On 10 January 2014, he was named by the media as the Supreme Court judge accused of sexually exploiting a law intern. The Delhi High Court on 16 January 2014,in CS(OS) 102/2014 where the Hon'ble High Court was pleased to restrain the media from publishing or telecasting the allegations levelled on him by a former law intern, who has accused him of sexual harassment.It is also pertinent to mention that some of the leading members of the bar appeared on behalf of the Plaintiff, right from Mr.Mukul Rohatgi, Sr.Adv., Mr.A.S.Chandhiok, Sr.Adv., Mr.Rajiv Nayar, Sr.Adv., Mr.Neeraj Kishan Kaul, Sr.Adv., Mr.Vinay Bhasin, Sr.Adv., Mr.Maninder Singh, Sr.Adv., Mr.Kirti Uppal, Sr.Adv., Mr.Sandeep Sethi, Sr.Adv., Mr.Aman Lekhi, Sr.Adv. with Mr.Sudhir Walia, Mr.Ralan Karanjawala, Ms.Fareha Ahmad Khan, Mr.Abhijat, Mr.Mohit Mathur, Mr.P.Banerjee, Ms.Manmeet Arora, Ms.Meghna Mishra, Mr.Akshay Makhija, Mr.Ashish Dholakia, Mr.Abhimanya Mahajan, Ms.Mansi Sharma, Ms.Nidhi Parashar, Ms.Niyati Kohli & Mr.Varun Kumar Tikmani, Advs. Quite a band of pro bono advocates appeared and pressurized to restrain the media. The plaintiff is stated to have approached this Court as a consequence to the breach of his fundamental and personal rights, due to the alleged defamatory and malicious acts of defendant Nos.1 to 5.
The Hon'ble Justice before passing restraining order opined: "I have already examined in the preceding paragraph of this order the argument that even if some amount of fairness is attached to the publication, still the Court can proceed to prevent the same on the basis of the excessive prejudice. Suffice it to say, no conclusive finding as to fairness or unfairness can be arrived at this juncture.
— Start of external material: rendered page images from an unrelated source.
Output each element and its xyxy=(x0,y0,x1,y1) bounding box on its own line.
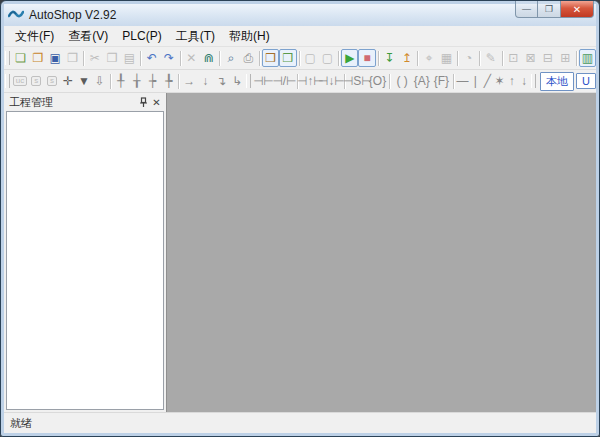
save-button[interactable]: ▣ xyxy=(47,49,64,67)
run-plc-button[interactable]: ▶ xyxy=(341,49,358,67)
ladder-append-row-button[interactable]: ╄ xyxy=(161,72,177,90)
toolbar-grip[interactable] xyxy=(5,74,10,88)
redo-button[interactable]: ↷ xyxy=(160,49,177,67)
ladder-insert-cell-button[interactable]: ╀ xyxy=(113,72,129,90)
project-panel-title: 工程管理 xyxy=(9,95,137,110)
usb-mode-button[interactable]: U xyxy=(576,73,596,89)
open-project-icon: ❐ xyxy=(32,52,43,64)
paste-button[interactable]: ▤ xyxy=(121,49,138,67)
monitor-cols-button[interactable]: ⊞ xyxy=(557,49,574,67)
coil-out-button[interactable]: {O} xyxy=(368,72,388,90)
project-tree[interactable] xyxy=(6,111,164,410)
delete-row-button[interactable]: ⇩ xyxy=(92,72,108,90)
erase-line-button[interactable]: ╱ xyxy=(481,72,493,90)
print-icon: ⎙ xyxy=(243,52,253,64)
toolbar-grip[interactable] xyxy=(531,74,536,88)
toolbar-separator xyxy=(576,51,577,66)
coil-a-button[interactable]: {A} xyxy=(412,72,432,90)
cut-icon: ✂ xyxy=(90,52,100,64)
output-window-toggle-button[interactable]: ❒ xyxy=(279,49,296,67)
save-all-button[interactable]: ❐ xyxy=(64,49,81,67)
zoom-icon: ⌕ xyxy=(228,52,235,64)
contact-closed-button[interactable]: ⊣/⊢ xyxy=(274,72,295,90)
cut-button[interactable]: ✂ xyxy=(86,49,103,67)
delete-button[interactable]: ✕ xyxy=(183,49,200,67)
monitor-dot-icon: ⊡ xyxy=(508,52,518,64)
new-file-button[interactable]: ❏ xyxy=(12,49,29,67)
line-corner-up-button[interactable]: ↳ xyxy=(229,72,245,90)
insert-row-below-button[interactable]: ▼ xyxy=(76,72,92,90)
menu-tools[interactable]: 工具(T) xyxy=(169,26,222,47)
line-corner-down-icon: ↴ xyxy=(216,75,226,87)
move-up-button[interactable]: ↑ xyxy=(506,72,518,90)
erase-star-button[interactable]: ✶ xyxy=(494,72,506,90)
ladder-insert-row-button[interactable]: ╁ xyxy=(129,72,145,90)
project-window-toggle-button[interactable]: ❒ xyxy=(262,49,279,67)
toolbar-grip[interactable] xyxy=(246,74,251,88)
uc-block-button[interactable]: uc xyxy=(12,72,28,90)
coil-button[interactable]: ( ) xyxy=(392,72,412,90)
menu-plc[interactable]: PLC(P) xyxy=(115,27,168,45)
line-down-button[interactable]: ↓ xyxy=(197,72,213,90)
toolbar-main: ❏❐▣❐✂❐▤↶↷✕⋒⌕⎙❒❒▢▢▶■↧↥⌖▦◔✎⊡⊠⊟⊞▥ xyxy=(4,47,596,70)
minimize-button[interactable]: — xyxy=(515,1,538,18)
toolbar-separator xyxy=(83,51,84,66)
contact-set-button[interactable]: ⊣S⊢ xyxy=(347,72,368,90)
move-down-button[interactable]: ↓ xyxy=(518,72,530,90)
menu-help[interactable]: 帮助(H) xyxy=(222,26,277,47)
monitor-rows-button[interactable]: ⊟ xyxy=(539,49,556,67)
monitor-mode-button[interactable]: ⌖ xyxy=(420,49,437,67)
monitor-clip-button[interactable]: ⊠ xyxy=(522,49,539,67)
toolbar-separator xyxy=(453,74,454,89)
panel-close-icon[interactable]: ✕ xyxy=(150,96,163,109)
run-plc-icon: ▶ xyxy=(345,52,354,64)
monitor-mode-icon: ⌖ xyxy=(426,52,433,64)
find-button[interactable]: ⋒ xyxy=(200,49,217,67)
delete-icon: ✕ xyxy=(186,52,196,64)
coil-f-button[interactable]: {F} xyxy=(432,72,452,90)
insert-cross-button[interactable]: ✛ xyxy=(60,72,76,90)
app-window: AutoShop V2.92 — ❐ ✕ 文件(F)查看(V)PLC(P)工具(… xyxy=(0,0,600,437)
app-logo-icon[interactable] xyxy=(8,8,24,22)
stop-plc-button[interactable]: ■ xyxy=(358,49,375,67)
zoom-button[interactable]: ⌕ xyxy=(222,49,239,67)
monitor-dot-button[interactable]: ⊡ xyxy=(505,49,522,67)
contact-open-icon: ⊣⊢ xyxy=(253,75,274,87)
open-project-button[interactable]: ❐ xyxy=(29,49,46,67)
stop-plc-icon: ■ xyxy=(363,52,370,64)
data-monitor-button[interactable]: ▢ xyxy=(319,49,336,67)
copy-icon: ❐ xyxy=(107,52,118,64)
local-mode-button[interactable]: 本地 xyxy=(540,72,574,91)
draw-hline-button[interactable]: — xyxy=(456,72,469,90)
ladder-append-cell-button[interactable]: ┾ xyxy=(145,72,161,90)
close-button[interactable]: ✕ xyxy=(561,1,594,18)
download-program-button[interactable]: ↧ xyxy=(381,49,398,67)
upload-program-button[interactable]: ↥ xyxy=(398,49,415,67)
copy-button[interactable]: ❐ xyxy=(103,49,120,67)
maximize-button[interactable]: ❐ xyxy=(538,1,561,18)
menu-view[interactable]: 查看(V) xyxy=(61,26,115,47)
contact-open-button[interactable]: ⊣⊢ xyxy=(253,72,274,90)
insert-cross-icon: ✛ xyxy=(63,75,73,87)
s-block-2-button[interactable]: s xyxy=(44,72,60,90)
monitor-screen-button[interactable]: ▦ xyxy=(438,49,455,67)
s-block-1-button[interactable]: s xyxy=(28,72,44,90)
contact-falling-edge-button[interactable]: ⊣↓⊢ xyxy=(321,72,342,90)
chart-view-button[interactable]: ▥ xyxy=(579,49,596,67)
toolbar-separator xyxy=(259,51,260,66)
chart-view-icon: ▥ xyxy=(582,52,593,64)
line-right-button[interactable]: → xyxy=(181,72,197,90)
menu-file[interactable]: 文件(F) xyxy=(8,26,61,47)
data-monitor-icon: ▢ xyxy=(322,52,333,64)
pencil-edit-button[interactable]: ✎ xyxy=(482,49,499,67)
undo-icon: ↶ xyxy=(147,52,157,64)
toolbar-grip[interactable] xyxy=(5,51,10,65)
pin-icon[interactable] xyxy=(137,96,150,109)
project-panel-header: 工程管理 ✕ xyxy=(4,93,166,111)
undo-button[interactable]: ↶ xyxy=(143,49,160,67)
print-button[interactable]: ⎙ xyxy=(240,49,257,67)
line-corner-down-button[interactable]: ↴ xyxy=(213,72,229,90)
compass-tool-button[interactable]: ◔ xyxy=(460,49,477,67)
element-monitor-button[interactable]: ▢ xyxy=(302,49,319,67)
draw-vline-button[interactable]: | xyxy=(469,72,481,90)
Upon the fair reading of material available on record, it prima facie appears that the same can prejudicially affect the public mind and there is real and tangible risk of the plaintiff in not getting fair trial or open justice as contemplated by the common law as per the dictum laid down by the Supreme Court of India in Sahara India (supra)."